Thallium ingested at levels above the USEPA’s MCL over an extended period, can result in serious health effects. Safe Home offers a couple kits that provide drinking water testing for thallium in city and well water supplies.
Parameter Type: Drinking Water Testing for Metals
Parameter Name: Thallium
What it is and Where it Comes From:
Thallium is in the Periodic Table with an atomic number of 81 and symbol Tl. It is bluish gray in color. In its natural state, thallium is odorless and tasteless. Sometimes it is found as a compound with bromine, chlorine, fluorine, and iodine. Thallium is used in rat poison and ant killer. It is also used to treat skin infections and for manufacturing electronic devices. It enters the environment from cement factories, coal burning power plants, and metal sewers. The leaching of thallium from ore processing operations is the major source of elevated thallium concentrations in water. It is known to stay in the air, water, and soil for a long period of time after it is released. Thallium (TI) is a rare heavy metal in drinking water, but its extreme toxicity makes its removal crucial to consumer health. Drinking water testing gives you several benefits like peace of mind, identifying contaminants in your water, and insight into health concerns. Safe Home offers Laboratory drinking water testing kits for thallium, allowing you to collect your water sample and ship it directly to our EPA-Certified Laboratory. This platform of drinking water testing for thallium will give you an accurate level based on the lowest level of a parameter our instruments can detect (Method Detection Level). Safe Home drinking water testing for metals can be used for city and well water supplies. Drinking water testing should be done any time you notice a significant change in your water quality.
Short-term effects the EPA has found thallium to potentially cause the following health effects when people are exposed to it at levels above the MCL for relatively short periods of time is gastrointestinal irritation and nerve damage. Long-term effects thallium has the potential to cause the following effects from a lifetime exposure at levels above the MCL are changes in blood chemistry, damage to liver, kidney, intestinal, testicular issues, vomiting, diarrhea, and hair loss. Birth defects have been reported from exposure to Thallium and effects on the lungs, heart, kidney, and liver. Drinking water testing is a great way to monitor thallium levels in your city or well water supplies.

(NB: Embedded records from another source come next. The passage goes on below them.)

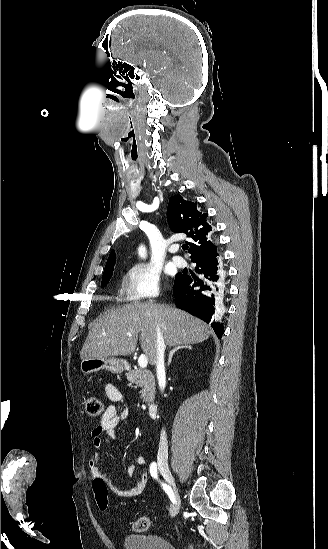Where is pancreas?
I'll list each match as a JSON object with an SVG mask.
<instances>
[{"instance_id":"1","label":"pancreas","mask_w":328,"mask_h":549,"mask_svg":"<svg viewBox=\"0 0 328 549\" xmlns=\"http://www.w3.org/2000/svg\"><path fill=\"white\" fill-rule=\"evenodd\" d=\"M127 381H130V383H135L137 387H142L141 391V399L143 403H152L154 397H155V379L154 375L150 373V371H147V369H141V367H137V369H133V371H129V373H126Z\"/></svg>"}]
</instances>
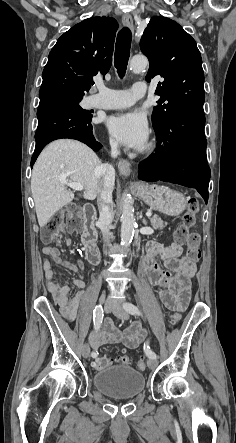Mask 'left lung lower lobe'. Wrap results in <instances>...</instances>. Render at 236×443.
<instances>
[{
  "label": "left lung lower lobe",
  "instance_id": "0a47b994",
  "mask_svg": "<svg viewBox=\"0 0 236 443\" xmlns=\"http://www.w3.org/2000/svg\"><path fill=\"white\" fill-rule=\"evenodd\" d=\"M202 107H184L167 117L162 128L154 129L158 146L139 165V179L165 181L195 188L208 201L210 168L207 164Z\"/></svg>",
  "mask_w": 236,
  "mask_h": 443
}]
</instances>
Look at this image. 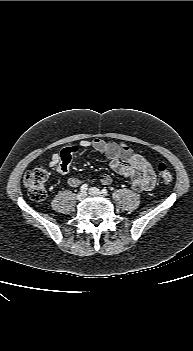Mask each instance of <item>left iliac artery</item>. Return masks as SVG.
Wrapping results in <instances>:
<instances>
[{
	"mask_svg": "<svg viewBox=\"0 0 193 351\" xmlns=\"http://www.w3.org/2000/svg\"><path fill=\"white\" fill-rule=\"evenodd\" d=\"M102 193L104 194V195H107V193H108V191H107V189H102Z\"/></svg>",
	"mask_w": 193,
	"mask_h": 351,
	"instance_id": "1",
	"label": "left iliac artery"
}]
</instances>
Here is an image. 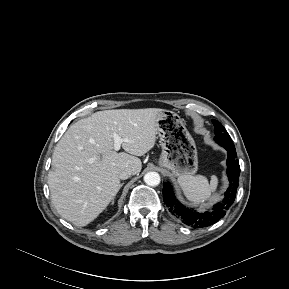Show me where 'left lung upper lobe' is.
Instances as JSON below:
<instances>
[{
    "instance_id": "left-lung-upper-lobe-1",
    "label": "left lung upper lobe",
    "mask_w": 289,
    "mask_h": 289,
    "mask_svg": "<svg viewBox=\"0 0 289 289\" xmlns=\"http://www.w3.org/2000/svg\"><path fill=\"white\" fill-rule=\"evenodd\" d=\"M212 123L214 125L215 128V141L217 143H219L220 145H224V144H230L232 143L231 137L228 134V132L226 131V129L222 126V124L220 122H218L217 120H212Z\"/></svg>"
}]
</instances>
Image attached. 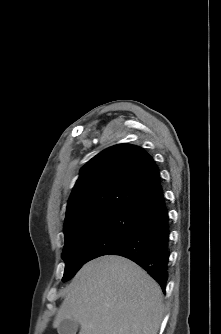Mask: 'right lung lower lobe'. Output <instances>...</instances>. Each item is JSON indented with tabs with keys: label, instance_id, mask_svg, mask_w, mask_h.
<instances>
[{
	"label": "right lung lower lobe",
	"instance_id": "1",
	"mask_svg": "<svg viewBox=\"0 0 221 334\" xmlns=\"http://www.w3.org/2000/svg\"><path fill=\"white\" fill-rule=\"evenodd\" d=\"M169 218L163 194L140 215L126 236L106 255L124 256L153 277L165 292L168 279Z\"/></svg>",
	"mask_w": 221,
	"mask_h": 334
}]
</instances>
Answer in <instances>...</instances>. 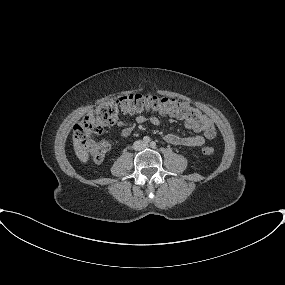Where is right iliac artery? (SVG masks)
Returning <instances> with one entry per match:
<instances>
[{
  "instance_id": "1",
  "label": "right iliac artery",
  "mask_w": 285,
  "mask_h": 285,
  "mask_svg": "<svg viewBox=\"0 0 285 285\" xmlns=\"http://www.w3.org/2000/svg\"><path fill=\"white\" fill-rule=\"evenodd\" d=\"M149 142H150V138L147 137V136H145V137L143 138V143L148 144Z\"/></svg>"
}]
</instances>
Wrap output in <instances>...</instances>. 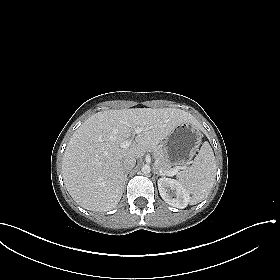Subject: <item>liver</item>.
<instances>
[{
  "label": "liver",
  "instance_id": "liver-1",
  "mask_svg": "<svg viewBox=\"0 0 280 280\" xmlns=\"http://www.w3.org/2000/svg\"><path fill=\"white\" fill-rule=\"evenodd\" d=\"M196 125L194 116L175 108H132L95 113L73 133L62 162L64 184L84 209L106 212L123 194L126 156L141 158L180 124ZM143 131L127 148L136 128Z\"/></svg>",
  "mask_w": 280,
  "mask_h": 280
}]
</instances>
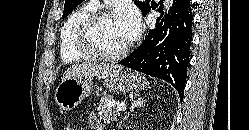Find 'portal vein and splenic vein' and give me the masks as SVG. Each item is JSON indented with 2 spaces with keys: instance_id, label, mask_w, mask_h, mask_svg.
Segmentation results:
<instances>
[{
  "instance_id": "18ae733b",
  "label": "portal vein and splenic vein",
  "mask_w": 249,
  "mask_h": 130,
  "mask_svg": "<svg viewBox=\"0 0 249 130\" xmlns=\"http://www.w3.org/2000/svg\"><path fill=\"white\" fill-rule=\"evenodd\" d=\"M126 106H127V105H126L125 103H121V104L117 105L116 111H117V112L123 111V110L126 109Z\"/></svg>"
}]
</instances>
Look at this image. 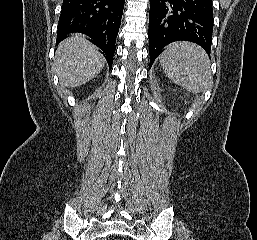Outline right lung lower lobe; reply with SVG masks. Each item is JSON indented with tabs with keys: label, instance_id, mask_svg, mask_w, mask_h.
I'll return each mask as SVG.
<instances>
[{
	"label": "right lung lower lobe",
	"instance_id": "98d812e1",
	"mask_svg": "<svg viewBox=\"0 0 257 240\" xmlns=\"http://www.w3.org/2000/svg\"><path fill=\"white\" fill-rule=\"evenodd\" d=\"M125 0H63L57 44L69 33L89 36L112 67Z\"/></svg>",
	"mask_w": 257,
	"mask_h": 240
}]
</instances>
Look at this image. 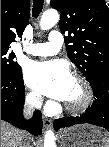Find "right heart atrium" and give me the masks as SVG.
Wrapping results in <instances>:
<instances>
[{"mask_svg":"<svg viewBox=\"0 0 109 147\" xmlns=\"http://www.w3.org/2000/svg\"><path fill=\"white\" fill-rule=\"evenodd\" d=\"M26 98L32 106L38 107L41 103V97L37 92L34 91L27 92Z\"/></svg>","mask_w":109,"mask_h":147,"instance_id":"right-heart-atrium-1","label":"right heart atrium"}]
</instances>
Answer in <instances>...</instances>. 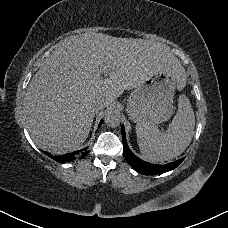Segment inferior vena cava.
I'll return each mask as SVG.
<instances>
[{"label": "inferior vena cava", "mask_w": 228, "mask_h": 228, "mask_svg": "<svg viewBox=\"0 0 228 228\" xmlns=\"http://www.w3.org/2000/svg\"><path fill=\"white\" fill-rule=\"evenodd\" d=\"M105 106V103L99 99L93 101V107L95 111L102 110Z\"/></svg>", "instance_id": "obj_1"}]
</instances>
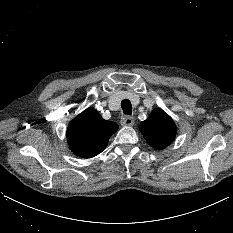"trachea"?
I'll return each instance as SVG.
<instances>
[{
	"label": "trachea",
	"instance_id": "3493384b",
	"mask_svg": "<svg viewBox=\"0 0 233 233\" xmlns=\"http://www.w3.org/2000/svg\"><path fill=\"white\" fill-rule=\"evenodd\" d=\"M121 108L123 110V113L125 115H131L132 114V106L131 102L128 99H125L121 102Z\"/></svg>",
	"mask_w": 233,
	"mask_h": 233
}]
</instances>
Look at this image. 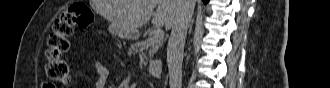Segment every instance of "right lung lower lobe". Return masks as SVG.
<instances>
[{
	"label": "right lung lower lobe",
	"mask_w": 330,
	"mask_h": 88,
	"mask_svg": "<svg viewBox=\"0 0 330 88\" xmlns=\"http://www.w3.org/2000/svg\"><path fill=\"white\" fill-rule=\"evenodd\" d=\"M204 3H208L209 0H202Z\"/></svg>",
	"instance_id": "right-lung-lower-lobe-1"
}]
</instances>
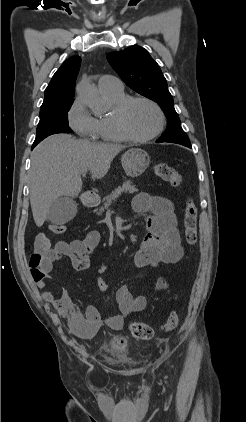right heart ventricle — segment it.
I'll return each instance as SVG.
<instances>
[{
  "mask_svg": "<svg viewBox=\"0 0 246 422\" xmlns=\"http://www.w3.org/2000/svg\"><path fill=\"white\" fill-rule=\"evenodd\" d=\"M104 96L114 106L126 97L124 91L120 92H103ZM98 120L99 139L105 142L120 143L126 141L122 134L116 128L112 114L109 116L101 117Z\"/></svg>",
  "mask_w": 246,
  "mask_h": 422,
  "instance_id": "obj_1",
  "label": "right heart ventricle"
}]
</instances>
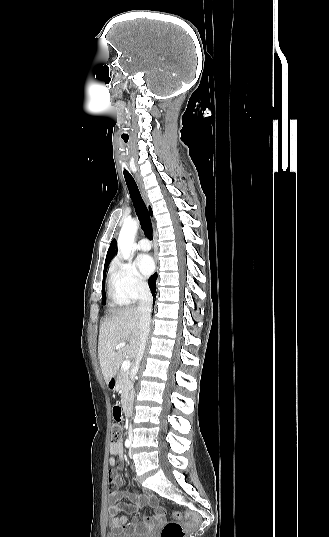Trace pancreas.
<instances>
[{
    "instance_id": "1",
    "label": "pancreas",
    "mask_w": 329,
    "mask_h": 537,
    "mask_svg": "<svg viewBox=\"0 0 329 537\" xmlns=\"http://www.w3.org/2000/svg\"><path fill=\"white\" fill-rule=\"evenodd\" d=\"M116 385L117 389L121 390V396L123 401L127 402L132 396L133 392V385L130 381L128 370H123L121 368L118 371Z\"/></svg>"
}]
</instances>
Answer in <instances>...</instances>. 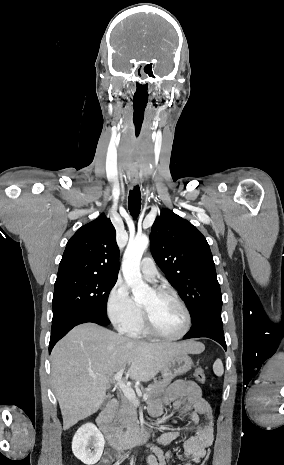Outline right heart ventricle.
Listing matches in <instances>:
<instances>
[{
    "mask_svg": "<svg viewBox=\"0 0 284 465\" xmlns=\"http://www.w3.org/2000/svg\"><path fill=\"white\" fill-rule=\"evenodd\" d=\"M143 321L142 319V314L138 317L136 323L130 327H128L124 332L132 337V338H141V337H145V333L142 329V327L140 326V322Z\"/></svg>",
    "mask_w": 284,
    "mask_h": 465,
    "instance_id": "1",
    "label": "right heart ventricle"
}]
</instances>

Solutions to Contaminant Levels:
If thallium is present above this level, the system must continue to monitor this contaminant every 3 months. The following treatment methods have been approved by EPA for removing thallium activated alumina and ion exchange. Both activated alumina and ion exchange can result in 90 and 95 percent removal efficiency of thallium. Activated alumina (AA) uses a porous, granular, aluminum media to adsorb ions from solution. Activated alumina media can either be regenerated through a series of washes or replaced when it becomes saturated. Ion exchange is a water treatment method where one or more undesirable ionic contaminants are removed from water by exchange with another non-objectionable, or less objectionable ionic substance. Both the contaminant and the exchanged substance must be dissolved and have the same type of electrical charge (positive or negative). A typical example of ion exchange is a process called “water softening” aiming to reduce calcium and magnesium content. Nevertheless, ion exchange is efficient in removing toxic metals from water. Who do I need to contact to find out more information about water quality in my area? Every community water supplier must provide an annual report to its customers, known as a Consumer Confidence Report (CCR). The report provides information on your local drinking water quality, including the water’s source, contaminants found in the water, and how consumers can get involved in protecting drinking water. How often does the local public water system preform drinking water testing? Frequency of drinking water testing depends on the number of people served, the type of water source, and types of contaminants. Certain contaminants are tested more frequently than others, as established by the Safe Drinking Water Act. You can find out about levels of regulated contaminants in your treated water for the previous calendar year in your annual Consumer Confidence Report (CCR).